Stock-Based Compensation. When evaluating the performance of its consolidated results, ArcSight does not consider stock-based compensation charges. Likewise, the ArcSight management team excludes stock-based compensation expense from its operating plans. In contrast, the ArcSight management team is held accountable for cash-based compensation and such amounts are included in its operating plans. Further, when considering the impact of equity award grants, ArcSight places a greater emphasis on overall stockholder dilution rather than the accounting charges associated with such grants.

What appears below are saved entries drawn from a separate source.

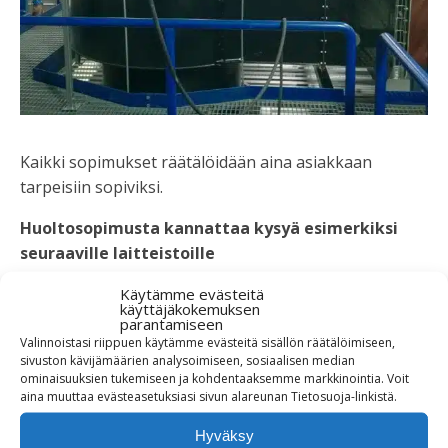
Kaikki sopimukset räätälöidään aina asiakkaan
tarpeisiin sopiviksi.
Huoltosopimusta kannattaa kysyä esimerkiksi
seuraaville laitteistoille
öljypolttimet ja
öljypoltinhuolto
(kevyt-,
Käytämme evästeitä
raskasöljy)
käyttäjäkokemuksen
parantamiseen
kaasupolttimet (neste-, bio- ja maakaasu)
Valinnoistasi riippuen käytämme evästeitä sisällön räätälöimiseen,
automaatiojärjestelmät
sivuston kävijämäärien analysoimiseen, sosiaalisen median
ominaisuuksien tukemiseen ja kohdentaaksemme markkinointia. Voit
sähkölaitteistot
aina muuttaa evästeasetuksiasi sivun alareunan Tietosuoja-linkistä.
kaukolämpöjärjestelmät
Hyväksy
aurinkolämpöjärjestelmät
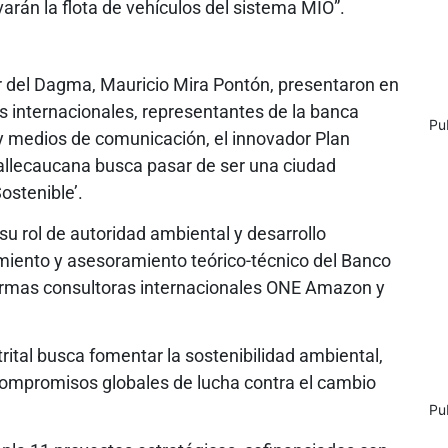
rán la flota de vehículos del sistema MIO”.
tor del Dagma, Mauricio Mira Pontón, presentaron en
s internacionales, representantes de la banca
Pu
 y medios de comunicación, el innovador Plan
vallecaucana busca pasar de ser una ciudad
ostenible’.
su rol de autoridad ambiental y desarrollo
miento y asesoramiento teórico-técnico del Banco
 firmas consultoras internacionales ONE Amazon y
rital busca fomentar la sostenibilidad ambiental,
compromisos globales de lucha contra el cambio
Pu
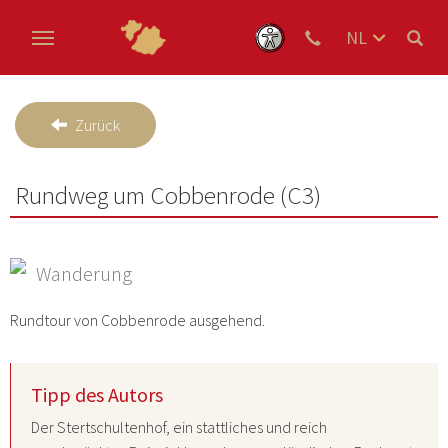
NL
DE
Skip to main content
EN
Zurück
Rundweg um Cobbenrode (C3)
Wanderung
Rundtour von Cobbenrode ausgehend.
Tipp des Autors
Der
Stertschultenhof
, ein stattliches und reich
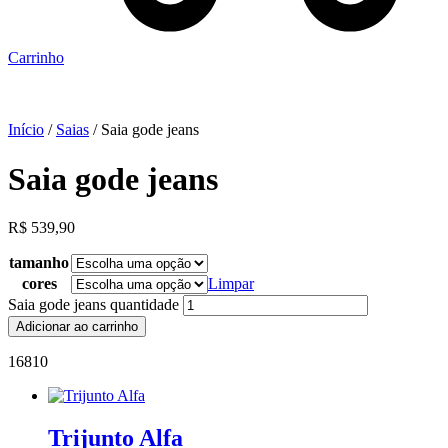
Carrinho
Início
/
Saias
/ Saia gode jeans
Saia gode jeans
R$
539,90
tamanho
cores
Limpar
Saia gode jeans quantidade
Adicionar ao carrinho
16810
Trijunto Alfa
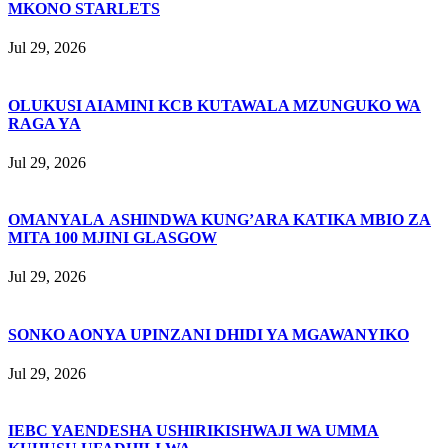
MKONO STARLETS
Jul 29, 2026
OLUKUSI AIAMINI KCB KUTAWALA MZUNGUKO WA
RAGA YA
Jul 29, 2026
OMANYALA ASHINDWA KUNG’ARA KATIKA MBIO ZA
MITA 100 MJINI GLASGOW
Jul 29, 2026
SONKO AONYA UPINZANI DHIDI YA MGAWANYIKO
Jul 29, 2026
IEBC YAENDESHA USHIRIKISHWAJI WA UMMA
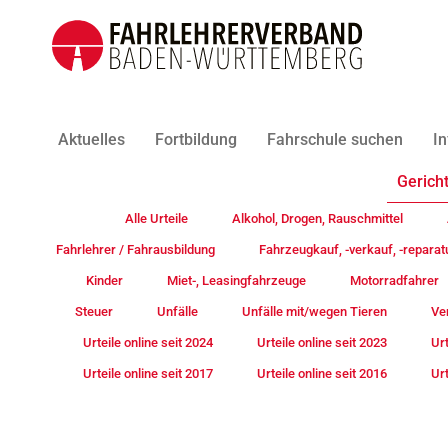
Aktuelles
Fortbildung
Fahrschule suchen
In
Gericht
Alle Urteile
Alkohol, Drogen, Rauschmittel
Fahrlehrer / Fahrausbildung
Fahrzeugkauf, -verkauf, -reparat
Kinder
Miet-, Leasingfahrzeuge
Motorradfahrer
Steuer
Unfälle
Unfälle mit/wegen Tieren
Ve
Urteile online seit 2024
Urteile online seit 2023
Urt
Urteile online seit 2017
Urteile online seit 2016
Urt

ArcSight believes it is useful to provide a non-GAAP financial measure that excludes stock-based compensation in order to better understand the long-term performance of its business. In addition, given its adoption of SFAS 123R, “Share-Based Payment,” beginning in its fiscal year 2007, ArcSight believes that a non-GAAP financial measure that excludes stock-based compensation will facilitate the comparison of its year-over-year results.